Historical Background

1971-72 Agriculture In-take Class
The School of Forestry, Environmental & Geographical Sciences Building

Following the university senate meeting held on 4th November 2010, the College of Agricultural and Environmental Sciences was formed, bringing together the former Faculties of Agriculture and Forestry and Nature Conservation, the Makerere University Institute of Environment and Natural Resources (MUIENR) and the Department of Geography, was recommended.

To operationalize the proposed college, a committee was established by the vice chancellor, to ensure that an efficient structure for the College of Agricultural and Environmental Sciences was put in place.

The committee had 18 members drawn from 4 units. In undertaking its tasks, the committee drew widely from structures of other Universities in different parts of the world with Colleges covering disciplines related to agriculture, forestry environment, food and geographical sciences.

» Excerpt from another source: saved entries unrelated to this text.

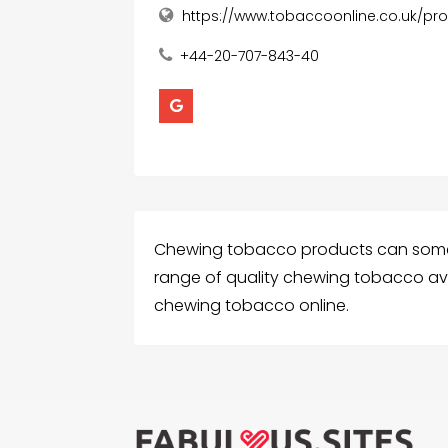
https://www.tobaccoonline.co.uk/p
+44-20-707-843-40
Chewing tobacco products can someti
range of quality chewing tobacco avai
chewing tobacco online.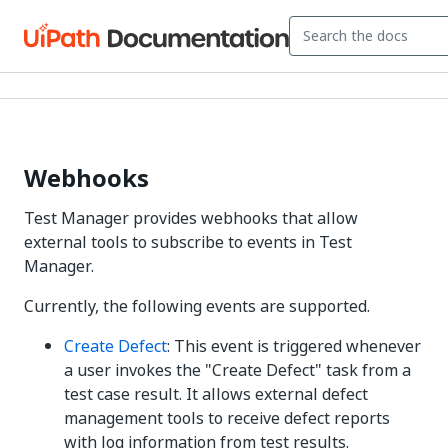
Webhooks
Test Manager
provides webhooks that allow
external tools to subscribe to events in
Test
Manager
.
Currently, the following events are supported.
Create Defect
: This event is triggered whenever
a user invokes the "Create Defect" task from a
test case result. It allows external defect
management tools to receive defect reports
with log information from test results.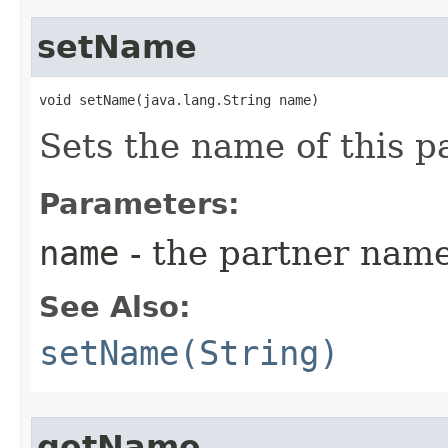
setName
void setName​(java.lang.String name)
Sets the name of this p
Parameters:
name
- the partner name
See Also:
setName(String)
getName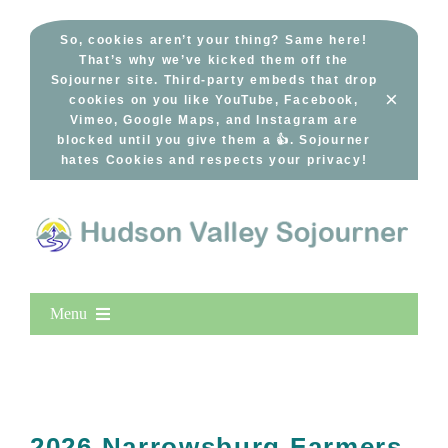
Skip
to
So, cookies aren’t your thing? Same here!
That’s why we’ve kicked them off the
content
Sojourner site. Third-party embeds that drop
×
cookies on you like YouTube, Facebook,
Vimeo, Google Maps, and Instagram are
blocked until you give them a 👍. Sojourner
hates Cookies and respects your privacy!
Menu
Home
New Entries
Popular
2026 Narrowsburg Farmers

The committee examined the 13 departments in the existing four units, which were to merge to identify area of similarity and differences in terms of academic programs, course content and professional competences.

The School of Food Technology, Nutrition and Bio-Engineering Building
The School of Agricultural Sciences Building

This analysis revealed that there was a total of 46 degree programs offered by the four units; 26 programs in Faculty of Agriculture, 5 programs from the faculty of Forestry and Nature Conservation, 8 programs in Geography, and 4 programs from MUIENR. It was also noted that some programmes cut across Units and this formed the basis for merging departments within the existing faculties.

A relationship analysis of the proposed departments was undertaken and resulted in three clusters from the 8 departments/units based on discipline relatedness. The 3 clusters were further evaluated to gauge the potential for sustainability as stand-alone units within the proposed college. This analysis considered the degree programs, student enrollment, strategic importance and available physical resources (lecture space, laboratories, office space, library and ICT facilities).

From this analysis, three major clusters, which emerged, constituted the three schools and two research institutes in the College of Agricultural and Environmental Sciences.